The Death of the Editor

by Bikram Vohra
Editorial integrity, as we once knew it, died long back and no one really noticed. Like those doves they shoot and mark with crimson to denote peace or swords rusting in their own glory. Much the same way, senior journalists sold their souls to the highest bidder and turned Faustian. It all began when editors per se betrayed the cause. Like Mark Anthony leaving the battle of Actium to chase Cleopatra, these fourth estate mandarins dumped their staffs and galloped off after filthy lucre. Admirable was the fact that they could gallop with bended knees.
Before you knew it, editors had become representatives of the management instead of being the fierce front-liners for their sad little flock of scribes. They cheerfully sacrificed their charges to survive in their jobs and so the moat was breached. We had lost the good fight and we still are largely held at ransom by our own.
The chasm between the editor’s salary and the next five put together was indicative of the growing caste system in journalism. Naturally, any sporadic attempt to bridge with a scoop or a strong report met with disaster. No, we cannot run this became the mantra in the newsroom. As newspaper owners realized that these journalists of the 21st century were men and women largely made of straw and easy to buy and sell, they predicated editorial policy to their business interests and the editor today is just another guard dog for the same interests. News is censored in-house and you can cry yourself hoarse but it is true. Elitist editors have made it so. The 100 member party-going, cigar-smoking, pontificating little rabbits who run the media mafia can be body stripped and searched and you will be hard placed to find a soupcon of moral courage in them.
With no one to back it, Editorial is often seen as an increasingly necessary evil that has to be tolerated by other departments and if the proprietors could do away with it entirely they probably would.

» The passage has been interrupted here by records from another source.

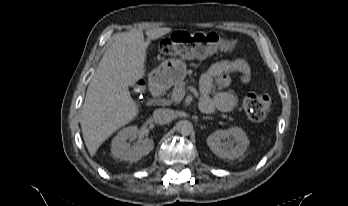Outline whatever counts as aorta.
I'll use <instances>...</instances> for the list:
<instances>
[{"instance_id": "obj_1", "label": "aorta", "mask_w": 348, "mask_h": 206, "mask_svg": "<svg viewBox=\"0 0 348 206\" xmlns=\"http://www.w3.org/2000/svg\"><path fill=\"white\" fill-rule=\"evenodd\" d=\"M178 131L182 135H190L193 132V125L190 121L188 120H181L178 123Z\"/></svg>"}]
</instances>
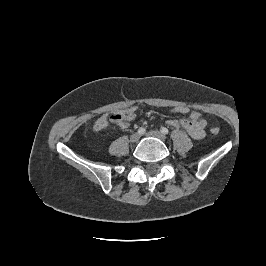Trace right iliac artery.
Segmentation results:
<instances>
[{
    "mask_svg": "<svg viewBox=\"0 0 266 266\" xmlns=\"http://www.w3.org/2000/svg\"><path fill=\"white\" fill-rule=\"evenodd\" d=\"M137 132L139 135H143L146 132V129L144 127H140Z\"/></svg>",
    "mask_w": 266,
    "mask_h": 266,
    "instance_id": "obj_1",
    "label": "right iliac artery"
}]
</instances>
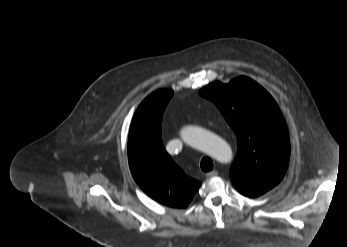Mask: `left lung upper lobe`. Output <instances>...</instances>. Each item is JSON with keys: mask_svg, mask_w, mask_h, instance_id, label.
I'll return each instance as SVG.
<instances>
[{"mask_svg": "<svg viewBox=\"0 0 347 247\" xmlns=\"http://www.w3.org/2000/svg\"><path fill=\"white\" fill-rule=\"evenodd\" d=\"M199 94L215 103L236 134L230 178L238 191L263 194L279 184L288 168L290 141L271 95L244 76L229 84L213 82Z\"/></svg>", "mask_w": 347, "mask_h": 247, "instance_id": "1", "label": "left lung upper lobe"}]
</instances>
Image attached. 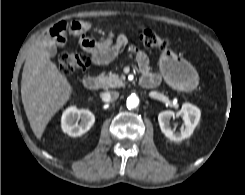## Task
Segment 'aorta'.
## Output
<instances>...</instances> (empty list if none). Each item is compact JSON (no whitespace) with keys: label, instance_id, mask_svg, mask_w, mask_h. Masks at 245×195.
Masks as SVG:
<instances>
[{"label":"aorta","instance_id":"1","mask_svg":"<svg viewBox=\"0 0 245 195\" xmlns=\"http://www.w3.org/2000/svg\"><path fill=\"white\" fill-rule=\"evenodd\" d=\"M139 105V98L136 94H131L127 99V107L129 109L136 108Z\"/></svg>","mask_w":245,"mask_h":195}]
</instances>
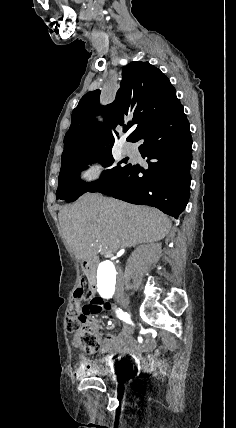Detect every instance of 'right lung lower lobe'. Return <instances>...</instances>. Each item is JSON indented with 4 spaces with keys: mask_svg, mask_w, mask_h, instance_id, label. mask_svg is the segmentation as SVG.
I'll return each instance as SVG.
<instances>
[{
    "mask_svg": "<svg viewBox=\"0 0 236 428\" xmlns=\"http://www.w3.org/2000/svg\"><path fill=\"white\" fill-rule=\"evenodd\" d=\"M138 141L142 142L139 151L147 158L148 167L128 164L97 192L153 206L178 218L190 196L192 161V138L183 106L142 128L131 140Z\"/></svg>",
    "mask_w": 236,
    "mask_h": 428,
    "instance_id": "right-lung-lower-lobe-1",
    "label": "right lung lower lobe"
}]
</instances>
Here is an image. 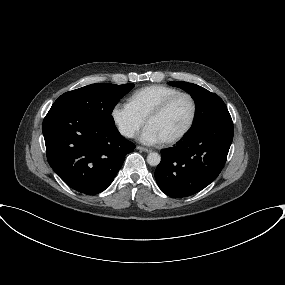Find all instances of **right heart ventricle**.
I'll list each match as a JSON object with an SVG mask.
<instances>
[{
  "mask_svg": "<svg viewBox=\"0 0 285 285\" xmlns=\"http://www.w3.org/2000/svg\"><path fill=\"white\" fill-rule=\"evenodd\" d=\"M180 92L178 89L165 85H149L132 93L129 103L144 119L168 97Z\"/></svg>",
  "mask_w": 285,
  "mask_h": 285,
  "instance_id": "1",
  "label": "right heart ventricle"
}]
</instances>
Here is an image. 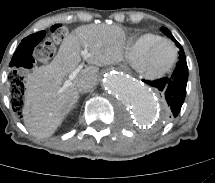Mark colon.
Returning <instances> with one entry per match:
<instances>
[{"mask_svg": "<svg viewBox=\"0 0 215 183\" xmlns=\"http://www.w3.org/2000/svg\"><path fill=\"white\" fill-rule=\"evenodd\" d=\"M67 36V28L61 23H56L44 29L32 38L28 37L16 47V58L10 61L12 71L9 77L11 92V111L17 120L24 118L21 111L25 89V78L21 74L31 68L35 62L45 63L52 59L55 54L53 43L63 40Z\"/></svg>", "mask_w": 215, "mask_h": 183, "instance_id": "1", "label": "colon"}]
</instances>
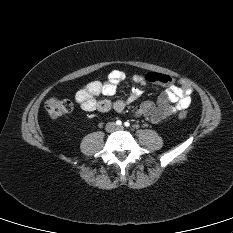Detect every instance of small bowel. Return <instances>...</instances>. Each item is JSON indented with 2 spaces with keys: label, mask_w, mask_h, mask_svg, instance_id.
Returning <instances> with one entry per match:
<instances>
[{
  "label": "small bowel",
  "mask_w": 233,
  "mask_h": 233,
  "mask_svg": "<svg viewBox=\"0 0 233 233\" xmlns=\"http://www.w3.org/2000/svg\"><path fill=\"white\" fill-rule=\"evenodd\" d=\"M126 78L124 72L113 70L105 81H91L80 88L75 94V100L83 111L107 113L109 111L121 112L126 104L133 103L141 95L142 90L133 87L124 100L111 101L108 99L98 100L99 95L112 96L116 93L117 86ZM133 81L139 85L153 83L166 87L160 94L156 103L145 101L135 111L137 117H145L153 123H160L166 118L184 111L191 104L193 91L189 82L184 79L174 80L168 75L150 72L145 75L133 76Z\"/></svg>",
  "instance_id": "c3829d8e"
}]
</instances>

As a matter of fact this idea has been advocated by a very high profile owner of an Indian publishing house on the premise that a newspaper can be brought out untouched by dirty journalistic hands. Since professional Public Relations staff write better and do more home work than their journalistic counterparts and get a lot more money for doing so, all you need are technicians, not newshounds. Regrettably, as a tribe we are offering to Caesar so much space without Caesar even asking for it that very soon we will ourselves be only technicians totally besotted by the call to survive the day rather than seize it.

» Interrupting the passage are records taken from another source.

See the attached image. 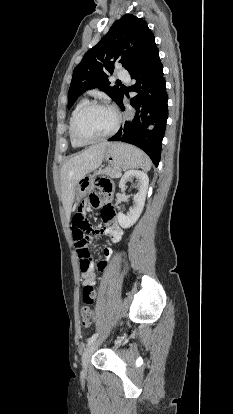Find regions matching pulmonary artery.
I'll return each mask as SVG.
<instances>
[{
	"label": "pulmonary artery",
	"instance_id": "1",
	"mask_svg": "<svg viewBox=\"0 0 233 414\" xmlns=\"http://www.w3.org/2000/svg\"><path fill=\"white\" fill-rule=\"evenodd\" d=\"M117 77H118L119 79H122V80H125V81H128V80H129V78H130V76H129L128 72H127V71H124V70L119 71V72L117 73Z\"/></svg>",
	"mask_w": 233,
	"mask_h": 414
}]
</instances>
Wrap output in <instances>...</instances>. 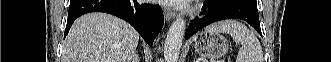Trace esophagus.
<instances>
[{
	"label": "esophagus",
	"mask_w": 331,
	"mask_h": 62,
	"mask_svg": "<svg viewBox=\"0 0 331 62\" xmlns=\"http://www.w3.org/2000/svg\"><path fill=\"white\" fill-rule=\"evenodd\" d=\"M163 12H164V17L167 21L176 17L175 11L171 10L170 8L164 7Z\"/></svg>",
	"instance_id": "34e87169"
}]
</instances>
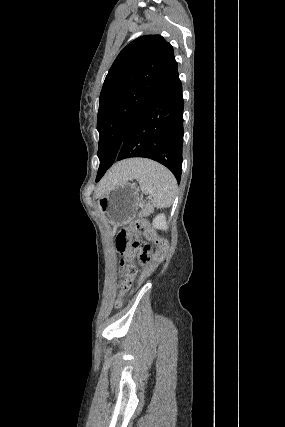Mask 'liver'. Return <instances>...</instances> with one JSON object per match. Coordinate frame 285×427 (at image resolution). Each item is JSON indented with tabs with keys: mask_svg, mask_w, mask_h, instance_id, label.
I'll return each mask as SVG.
<instances>
[{
	"mask_svg": "<svg viewBox=\"0 0 285 427\" xmlns=\"http://www.w3.org/2000/svg\"><path fill=\"white\" fill-rule=\"evenodd\" d=\"M142 163L143 159H130L114 165L103 177L98 187V193L101 195L114 185L133 179Z\"/></svg>",
	"mask_w": 285,
	"mask_h": 427,
	"instance_id": "1",
	"label": "liver"
}]
</instances>
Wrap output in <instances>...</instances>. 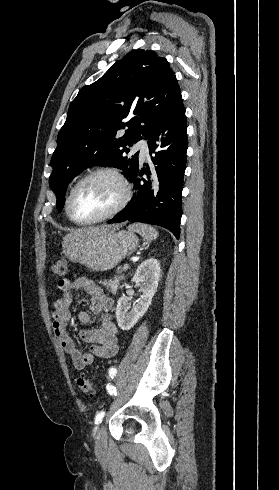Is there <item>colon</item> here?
<instances>
[{
  "instance_id": "colon-1",
  "label": "colon",
  "mask_w": 279,
  "mask_h": 490,
  "mask_svg": "<svg viewBox=\"0 0 279 490\" xmlns=\"http://www.w3.org/2000/svg\"><path fill=\"white\" fill-rule=\"evenodd\" d=\"M68 263L66 259H58L52 262L51 270L52 272L60 277H63L67 273ZM76 385L79 392L85 396L91 397L94 393L93 382L85 377L79 376L76 378Z\"/></svg>"
}]
</instances>
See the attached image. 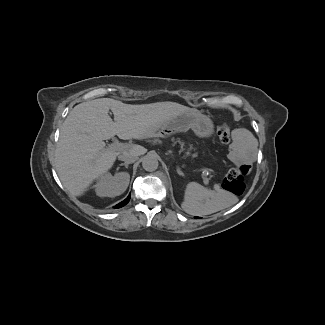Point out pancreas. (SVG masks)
<instances>
[{
	"label": "pancreas",
	"instance_id": "cf45deb5",
	"mask_svg": "<svg viewBox=\"0 0 325 325\" xmlns=\"http://www.w3.org/2000/svg\"><path fill=\"white\" fill-rule=\"evenodd\" d=\"M166 141L168 145L174 146L176 149H179L180 152L183 153L190 160L194 161L198 159V152L192 146H189V143L187 141H184L172 135L168 136Z\"/></svg>",
	"mask_w": 325,
	"mask_h": 325
}]
</instances>
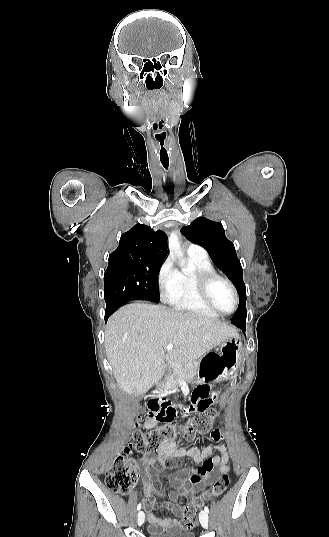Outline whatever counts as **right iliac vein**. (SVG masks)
I'll return each mask as SVG.
<instances>
[{
  "label": "right iliac vein",
  "mask_w": 329,
  "mask_h": 537,
  "mask_svg": "<svg viewBox=\"0 0 329 537\" xmlns=\"http://www.w3.org/2000/svg\"><path fill=\"white\" fill-rule=\"evenodd\" d=\"M145 521V514L143 511H140L137 515V522H138V525L141 526Z\"/></svg>",
  "instance_id": "1"
}]
</instances>
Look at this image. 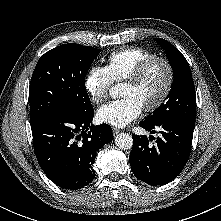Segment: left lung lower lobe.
Masks as SVG:
<instances>
[{
	"label": "left lung lower lobe",
	"mask_w": 221,
	"mask_h": 221,
	"mask_svg": "<svg viewBox=\"0 0 221 221\" xmlns=\"http://www.w3.org/2000/svg\"><path fill=\"white\" fill-rule=\"evenodd\" d=\"M139 125L151 134L159 128L161 137L152 146L153 136L132 135L131 170L149 185H165L180 174L189 159L195 121L175 118L152 124L144 120Z\"/></svg>",
	"instance_id": "obj_1"
}]
</instances>
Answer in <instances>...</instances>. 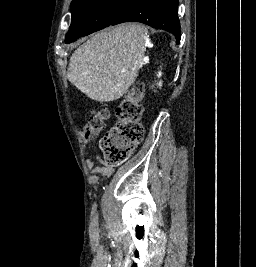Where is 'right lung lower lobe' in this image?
<instances>
[{"label": "right lung lower lobe", "mask_w": 256, "mask_h": 267, "mask_svg": "<svg viewBox=\"0 0 256 267\" xmlns=\"http://www.w3.org/2000/svg\"><path fill=\"white\" fill-rule=\"evenodd\" d=\"M179 0H138L127 12L111 25L123 22H141L153 28L171 32L180 42V23L178 19Z\"/></svg>", "instance_id": "98d812e1"}]
</instances>
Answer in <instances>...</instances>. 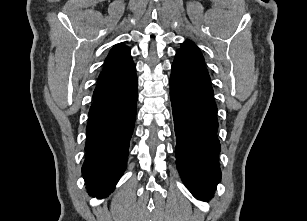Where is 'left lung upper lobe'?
<instances>
[{
    "instance_id": "obj_1",
    "label": "left lung upper lobe",
    "mask_w": 307,
    "mask_h": 221,
    "mask_svg": "<svg viewBox=\"0 0 307 221\" xmlns=\"http://www.w3.org/2000/svg\"><path fill=\"white\" fill-rule=\"evenodd\" d=\"M178 52L186 54L188 57H190L205 68L204 58L198 47L193 42L189 40L184 42L183 44H181V48L178 50Z\"/></svg>"
}]
</instances>
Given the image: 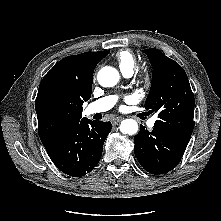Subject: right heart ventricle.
<instances>
[{
	"label": "right heart ventricle",
	"instance_id": "right-heart-ventricle-1",
	"mask_svg": "<svg viewBox=\"0 0 221 221\" xmlns=\"http://www.w3.org/2000/svg\"><path fill=\"white\" fill-rule=\"evenodd\" d=\"M116 62L123 74L133 73L137 68L135 55L129 50H120L116 54Z\"/></svg>",
	"mask_w": 221,
	"mask_h": 221
}]
</instances>
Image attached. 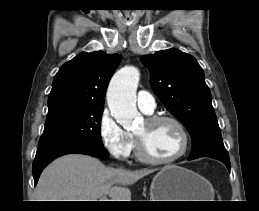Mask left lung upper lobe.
I'll return each instance as SVG.
<instances>
[{
	"mask_svg": "<svg viewBox=\"0 0 259 211\" xmlns=\"http://www.w3.org/2000/svg\"><path fill=\"white\" fill-rule=\"evenodd\" d=\"M154 93L187 128L192 139L189 159L203 156L229 157L211 103L205 75L196 59L178 49L144 55Z\"/></svg>",
	"mask_w": 259,
	"mask_h": 211,
	"instance_id": "5c2ea615",
	"label": "left lung upper lobe"
}]
</instances>
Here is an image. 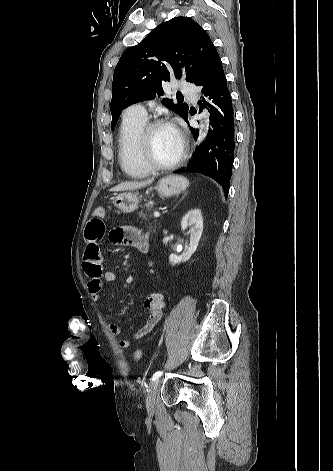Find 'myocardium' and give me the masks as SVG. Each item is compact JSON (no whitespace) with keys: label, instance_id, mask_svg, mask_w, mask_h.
I'll use <instances>...</instances> for the list:
<instances>
[{"label":"myocardium","instance_id":"f54148a6","mask_svg":"<svg viewBox=\"0 0 333 471\" xmlns=\"http://www.w3.org/2000/svg\"><path fill=\"white\" fill-rule=\"evenodd\" d=\"M162 126H171L174 129H176L174 124H172L169 121L162 120V119L154 120V121L146 123V125L144 126V128L142 129L140 133L139 140H138L140 156L142 160L144 161V163L148 165L153 171L172 170L178 167L184 161L187 155V143L183 138H181V141H182L181 149L177 157L172 162L161 163L154 158L151 151V135L156 129Z\"/></svg>","mask_w":333,"mask_h":471}]
</instances>
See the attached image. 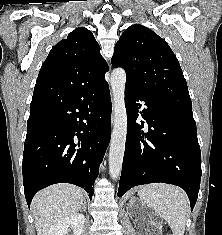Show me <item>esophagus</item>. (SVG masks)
<instances>
[{"label": "esophagus", "instance_id": "34e87169", "mask_svg": "<svg viewBox=\"0 0 222 235\" xmlns=\"http://www.w3.org/2000/svg\"><path fill=\"white\" fill-rule=\"evenodd\" d=\"M114 122V113H112V116H111V123L113 124Z\"/></svg>", "mask_w": 222, "mask_h": 235}]
</instances>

Excuse me, can you give me one more freebie goody-bag for my brother.
How has all this happened? What weakness within allowed us to be marginalized and is this, like global warming, just a phase? No hall of fame, clay feet in our bosses and deep and abiding insecurity have made us a pretty pathetic bunch.
Yet, there is hope. After 40 years on the business I would like to find some warm sanctuary in that thought. After all, TV killed the radio and the radio has come back with a vengeance. They said newspapers would be dead when we went into news overdrive and the Net linked up with the telly and the mobile phone to inundate us with a nonstop tsunami of information. Our synapses crackled and popped and we are now deep into news fatigue.
The newspaper, the magazine, the niche publication have been bruised and battered but they did not lie down like battle-weary troops and die. They are still there. So there must be some magic, some residual wunderbar about the published word that is forged in a special crucible. The touch, the texture, the intimacy of the paper and the printing, the artwork and the design, the inside story, the ability to return to it at will and as often as you like, all combine to create an awesome staying power.
Unfortunately, half a generation of good writers has run to the glamour of TV. Many more have found it financially pleasing to join the glossies and a fair amount of potential has dribbled into PR and the devil take your hind leg, it pays the bills, mate.
This is the period of transition. Not enough writers, columnists, commentators in the ranks. Too many youngsters seeking fame and bylines before they have taken off their diapers. Weak hierarchies, weaker editors who don’t or cannot write, too much emphasis on ‘how the paper looks’ than ‘how it reads.’ Advertising spurs the product, leaving the journalists vulnerable and often defenceless. Marketing is more important any way you cut it.
It will change. It always does. And the same technology that sidelined the print media will bring it back into the game. In fact, the worst is over. The new generation is heap smart. Slick, armed with savvy and the smarts, with easy access to information, enjoying the arrogance of youth and not afraid to say it like it is. And they have begun to read books again and turn away from their woofers and tweeters and 5-speaker surround systems. This is a global phenomenon where the dynamics of the world are no longer insular. You cannot shut the window on the new winds. Truly, the newspaper and the magazine will return to their old glory if those who work in it respect themselves and don’t sell themselves to the company store. It is the surrender to mediocrity that is our worst enemy. That and the need to find good leaders to plough the field, not those who kneel at the financial altar and bargain us away for cheap.